L1-Regularized Logistic Regression Practice Problem
This data science coding problem helps you practice Regularization for Logistic Regression, l1-regularized logistic regression, and implementation skills. Read the problem statement, write your solution, and strengthen your understanding of Regularization for Logistic Regression.
- Problem ID: 133
- Problem key: 133-l1-regularized-logistic-regression
- URL: https://datacrack.app/solve/133-l1-regularized-logistic-regression
- Difficulty: hard
- Topic: Regularization for Logistic Regression
- Module: Introduction to Machine Learning
Problem Statement
# 🧩 L1-Regularized Logistic Regression
---
### 🎯 Goal
Implement **Logistic Regression with an L1 penalty** from scratch using **gradient descent**. Unlike L2, L1 regularization can encourage sparse solutions where some weights may become zero.
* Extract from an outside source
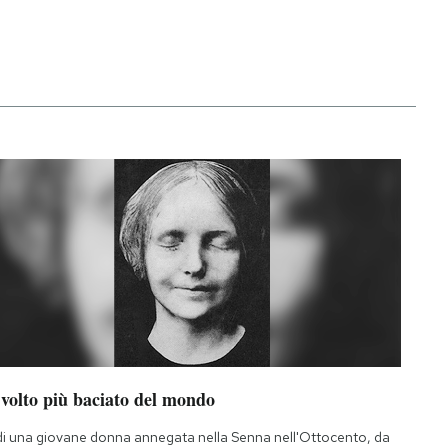
 volto più baciato del mondo
di una giovane donna annegata nella Senna nell'Ottocento, da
> Note: Implementing L1-regularized logistic regression means building the full training pipeline — from the regularized log loss, to gradients, to updating the weights and bias.
> Note: L1 regularization uses a sub-gradient because the absolute value penalty has a sharp corner at zero. This is why L1 can push weak weights toward zero and support feature selection.
---
### 💻 Task
You are given input features $X$, binary targets $y$, regularization strength $\lambda$, number of iterations, and learning rate.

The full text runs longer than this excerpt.